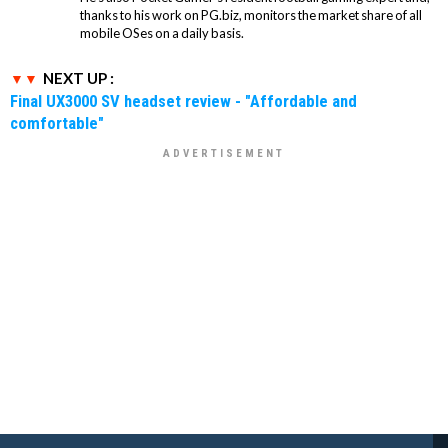
thanks to his work on PG.biz, monitors the market share of all
mobile OSes on a daily basis.
NEXT UP :
Final UX3000 SV headset review - "Affordable and
comfortable"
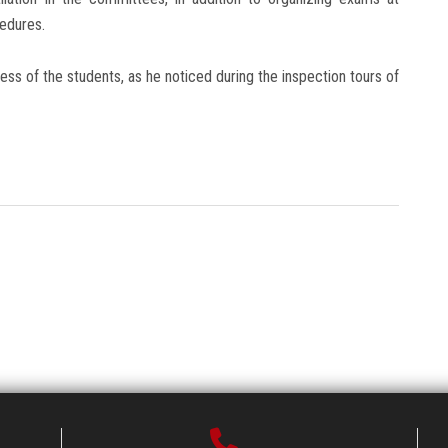
cedures.
ss of the students, as he noticed during the inspection tours of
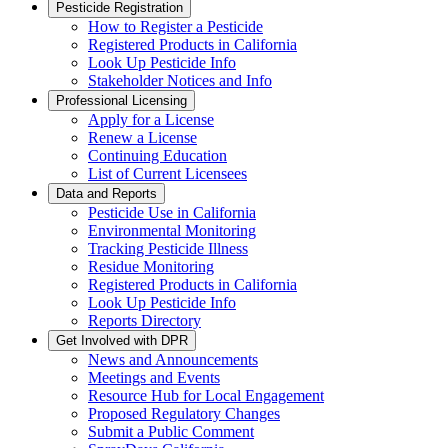
Pesticide Registration
How to Register a Pesticide
Registered Products in California
Look Up Pesticide Info
Stakeholder Notices and Info
Professional Licensing
Apply for a License
Renew a License
Continuing Education
List of Current Licensees
Data and Reports
Pesticide Use in California
Environmental Monitoring
Tracking Pesticide Illness
Residue Monitoring
Registered Products in California
Look Up Pesticide Info
Reports Directory
Get Involved with DPR
News and Announcements
Meetings and Events
Resource Hub for Local Engagement
Proposed Regulatory Changes
Submit a Public Comment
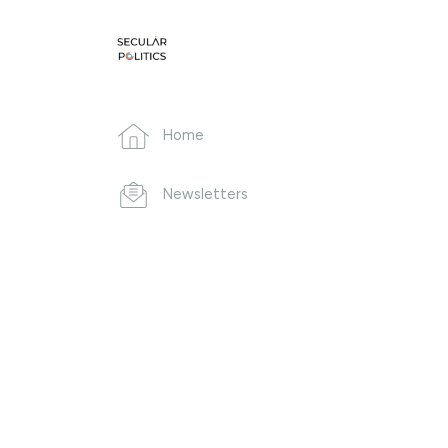
Home
Newsletters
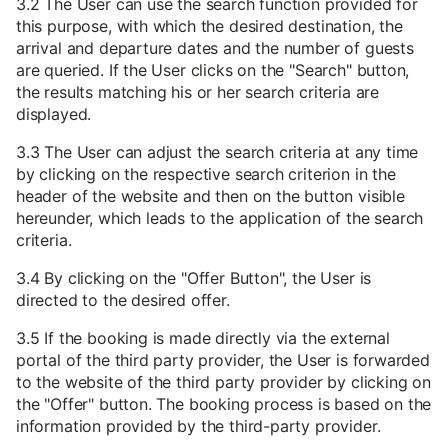
3.2 The User can use the search function provided for
this purpose, with which the desired destination, the
arrival and departure dates and the number of guests
are queried. If the User clicks on the "Search" button,
the results matching his or her search criteria are
displayed.
3.3 The User can adjust the search criteria at any time
by clicking on the respective search criterion in the
header of the website and then on the button visible
hereunder, which leads to the application of the search
criteria.
3.4 By clicking on the "Offer Button", the User is
directed to the desired offer.
3.5 If the booking is made directly via the external
portal of the third party provider, the User is forwarded
to the website of the third party provider by clicking on
the "Offer" button. The booking process is based on the
information provided by the third-party provider.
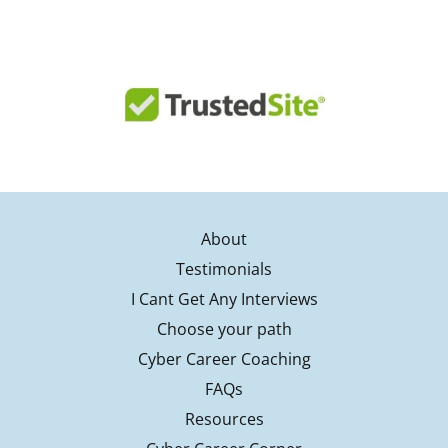
About
Testimonials
I Cant Get Any Interviews
Choose your path
Cyber Career Coaching
FAQs
Resources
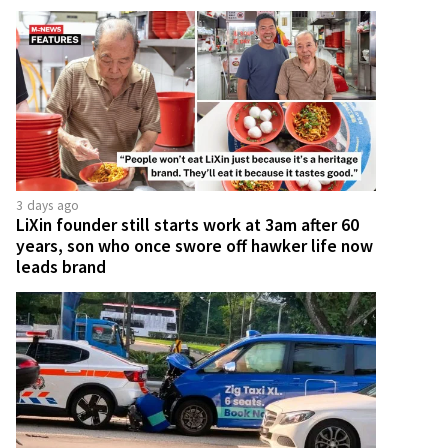
3 days ago
LiXin founder still starts work at 3am after 60
years, son who once swore off hawker life now
leads brand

= = = =

* [What is needed]
The response should repeat every entry above exactly and include none of the pictures.

* [Solution]
thanks to his work on PG.biz, monitors the market share of all
mobile OSes on a daily basis.
NEXT UP :
Final UX3000 SV headset review - "Affordable and
comfortable"
cedures.
ss of the students, as he noticed during the inspection tours of
Pesticide Registration
How to Register a Pesticide
Registered Products in California
Look Up Pesticide Info
Stakeholder Notices and Info
Professional Licensing
Apply for a License
Renew a License
Continuing Education
List of Current Licensees
Data and Reports
Pesticide Use in California
Environmental Monitoring
Tracking Pesticide Illness
Residue Monitoring
Registered Products in California
Look Up Pesticide Info
Reports Directory
Get Involved with DPR
News and Announcements
Meetings and Events
Resource Hub for Local Engagement
Proposed Regulatory Changes
Submit a Public Comment
Home
Newsletters
3.2 The User can use the search function provided for
this purpose, with which the desired destination, the
arrival and departure dates and the number of guests
are queried. If the User clicks on the "Search" button,
the results matching his or her search criteria are
displayed.
3.3 The User can adjust the search criteria at any time
by clicking on the respective search criterion in the
header of the website and then on the button visible
hereunder, which leads to the application of the search
criteria.
3.4 By clicking on the "Offer Button", the User is
directed to the desired offer.
3.5 If the booking is made directly via the external
portal of the third party provider, the User is forwarded
to the website of the third party provider by clicking on
the "Offer" button. The booking process is based on the
information provided by the third-party provider.
About
Testimonials
I Cant Get Any Interviews
Choose your path
Cyber Career Coaching
FAQs
Resources
3 days ago
LiXin founder still starts work at 3am after 60
years, son who once swore off hawker life now
leads brand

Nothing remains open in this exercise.